The exposure draft legislation has been issued by the Government in relation to the proposed carbon tax. Some of the draft legislation deals with the proposed income tax treatment in relation to the dealing with registered emissions units (which includes carbon units). A new Division 420 will be inserted into the Income Tax Assessment Act, 1997. The new division is given exclusivity in relation to determination of deduction of expenditure and inclusion in assessable income with respect to registered emissions units.
The tax treatment has similarities to the tax treatment of trading stock namely:
- each income year an entity must compare the value of all registered emissions units held by it at the beginning and end of the income year and any increase in value at the end of the year will be included in assessable income and a reduction in value at the end of the year will be an allowable deduction
- deductions for expenditure incurred in acquiring or disposing of registered emissions units and amounts included in assessable income for the sale of registered emissions units, will be brought to account on a gross basis rather than on a net profit basis.
There are three valuation methods that may be used namely the FIFO cost method (first in first out), the actual cost method; or the market value method. The default method is FIFO cost method if a choice is not made as to which method to use. There are deemed market value rules applying to dealings in units that are not on arm’s length terms.

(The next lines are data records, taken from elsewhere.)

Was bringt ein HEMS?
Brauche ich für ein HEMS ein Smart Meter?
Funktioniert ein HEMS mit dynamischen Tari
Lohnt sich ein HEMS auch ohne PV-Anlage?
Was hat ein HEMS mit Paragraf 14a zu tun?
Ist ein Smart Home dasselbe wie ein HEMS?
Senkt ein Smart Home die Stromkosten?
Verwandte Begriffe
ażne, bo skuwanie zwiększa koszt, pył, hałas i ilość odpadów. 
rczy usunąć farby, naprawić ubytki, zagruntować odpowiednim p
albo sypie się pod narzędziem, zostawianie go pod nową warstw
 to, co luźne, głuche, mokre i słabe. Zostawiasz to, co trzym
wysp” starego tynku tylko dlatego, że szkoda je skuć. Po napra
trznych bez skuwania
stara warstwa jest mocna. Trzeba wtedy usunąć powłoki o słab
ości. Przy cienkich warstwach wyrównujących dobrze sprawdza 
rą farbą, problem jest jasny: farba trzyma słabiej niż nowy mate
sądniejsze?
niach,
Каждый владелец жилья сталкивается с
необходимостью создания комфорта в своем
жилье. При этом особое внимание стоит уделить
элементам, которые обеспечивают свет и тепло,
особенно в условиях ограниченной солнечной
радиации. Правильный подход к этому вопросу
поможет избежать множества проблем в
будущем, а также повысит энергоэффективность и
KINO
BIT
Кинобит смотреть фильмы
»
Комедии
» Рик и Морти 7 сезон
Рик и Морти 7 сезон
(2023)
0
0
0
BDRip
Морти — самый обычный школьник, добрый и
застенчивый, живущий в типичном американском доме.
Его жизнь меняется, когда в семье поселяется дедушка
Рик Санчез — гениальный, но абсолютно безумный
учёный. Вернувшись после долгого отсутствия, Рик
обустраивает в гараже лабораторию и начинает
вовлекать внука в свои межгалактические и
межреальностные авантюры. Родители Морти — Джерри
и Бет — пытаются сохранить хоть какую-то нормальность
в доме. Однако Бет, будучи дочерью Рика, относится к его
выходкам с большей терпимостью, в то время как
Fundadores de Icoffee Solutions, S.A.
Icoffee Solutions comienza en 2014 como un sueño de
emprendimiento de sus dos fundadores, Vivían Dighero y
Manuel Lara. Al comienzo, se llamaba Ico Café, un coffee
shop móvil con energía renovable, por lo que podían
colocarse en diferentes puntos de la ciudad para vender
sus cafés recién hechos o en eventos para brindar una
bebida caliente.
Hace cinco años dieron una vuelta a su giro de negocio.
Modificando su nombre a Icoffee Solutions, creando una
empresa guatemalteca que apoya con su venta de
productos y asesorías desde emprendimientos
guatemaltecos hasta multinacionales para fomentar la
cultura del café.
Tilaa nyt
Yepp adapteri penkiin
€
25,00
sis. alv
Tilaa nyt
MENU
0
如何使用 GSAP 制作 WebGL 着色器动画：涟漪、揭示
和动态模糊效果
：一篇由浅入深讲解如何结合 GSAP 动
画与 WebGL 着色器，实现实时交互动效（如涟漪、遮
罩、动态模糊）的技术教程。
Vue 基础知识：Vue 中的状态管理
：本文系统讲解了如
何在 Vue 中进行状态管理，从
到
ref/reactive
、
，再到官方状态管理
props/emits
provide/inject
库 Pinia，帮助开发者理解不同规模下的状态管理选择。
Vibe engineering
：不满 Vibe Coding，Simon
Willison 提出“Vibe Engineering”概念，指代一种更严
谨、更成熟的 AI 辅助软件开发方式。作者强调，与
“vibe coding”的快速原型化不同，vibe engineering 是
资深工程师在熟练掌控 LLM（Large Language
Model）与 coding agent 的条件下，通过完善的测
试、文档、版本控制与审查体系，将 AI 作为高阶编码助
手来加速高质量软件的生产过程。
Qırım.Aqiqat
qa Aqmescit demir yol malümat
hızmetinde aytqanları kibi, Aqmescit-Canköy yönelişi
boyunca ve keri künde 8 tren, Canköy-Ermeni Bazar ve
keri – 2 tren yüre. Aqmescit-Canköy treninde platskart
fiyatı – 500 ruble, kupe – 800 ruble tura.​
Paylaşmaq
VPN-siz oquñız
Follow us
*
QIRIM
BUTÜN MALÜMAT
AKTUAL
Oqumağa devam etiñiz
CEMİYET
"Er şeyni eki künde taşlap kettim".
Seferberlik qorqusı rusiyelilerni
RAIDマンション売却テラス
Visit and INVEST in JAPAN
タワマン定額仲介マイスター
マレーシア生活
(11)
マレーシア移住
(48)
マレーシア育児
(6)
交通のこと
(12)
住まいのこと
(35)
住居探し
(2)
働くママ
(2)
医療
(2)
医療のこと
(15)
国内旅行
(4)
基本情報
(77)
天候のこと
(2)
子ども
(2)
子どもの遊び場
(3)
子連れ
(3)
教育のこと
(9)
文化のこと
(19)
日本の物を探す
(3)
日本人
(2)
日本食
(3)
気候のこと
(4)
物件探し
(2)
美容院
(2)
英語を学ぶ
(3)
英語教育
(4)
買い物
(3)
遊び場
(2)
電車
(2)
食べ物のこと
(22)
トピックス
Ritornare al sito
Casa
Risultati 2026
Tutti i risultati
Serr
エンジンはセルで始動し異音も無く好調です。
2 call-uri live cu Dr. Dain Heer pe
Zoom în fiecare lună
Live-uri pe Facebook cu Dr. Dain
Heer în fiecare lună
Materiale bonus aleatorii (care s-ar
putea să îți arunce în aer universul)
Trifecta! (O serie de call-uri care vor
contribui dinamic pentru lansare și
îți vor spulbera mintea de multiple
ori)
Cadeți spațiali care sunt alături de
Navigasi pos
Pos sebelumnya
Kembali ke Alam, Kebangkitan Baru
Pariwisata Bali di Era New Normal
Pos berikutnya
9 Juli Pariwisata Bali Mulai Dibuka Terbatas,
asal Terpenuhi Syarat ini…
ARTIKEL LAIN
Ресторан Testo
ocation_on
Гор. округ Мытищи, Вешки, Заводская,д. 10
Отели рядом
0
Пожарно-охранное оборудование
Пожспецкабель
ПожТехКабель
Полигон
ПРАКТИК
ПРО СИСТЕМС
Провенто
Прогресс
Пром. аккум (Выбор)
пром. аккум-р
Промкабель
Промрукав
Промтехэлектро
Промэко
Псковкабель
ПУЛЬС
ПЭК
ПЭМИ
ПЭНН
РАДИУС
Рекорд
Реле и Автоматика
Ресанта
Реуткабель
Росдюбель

Where carbon units are issued for free:
- the entity that receives the free carbon unit cannot claim any deduction for expenditure incurred in becoming the holder of the unit
- the benefit of having valuable units issued for free will not be assessed for tax to the entity when the free unit is issued but if during the fixedprice phase (1 July 2012 to 30 June 2015), free units are sold back to the Clean Energy Regulator, the price received from the sale will be included in the assessable income of the entity.
- For tax consolidated groups, amendments have been made to the tax cost setting rules to include registered emissions units.
However where tax consolidated groups have tax sharing agreements, a review should be undertaken to ensure that those agreements deal with the new provisions to ensure that the provisions of the agreement are sufficiently wide to ensure that the appropriate tax and accounting outcomes are achieved in relation to the taxation treatment of the registered emission units.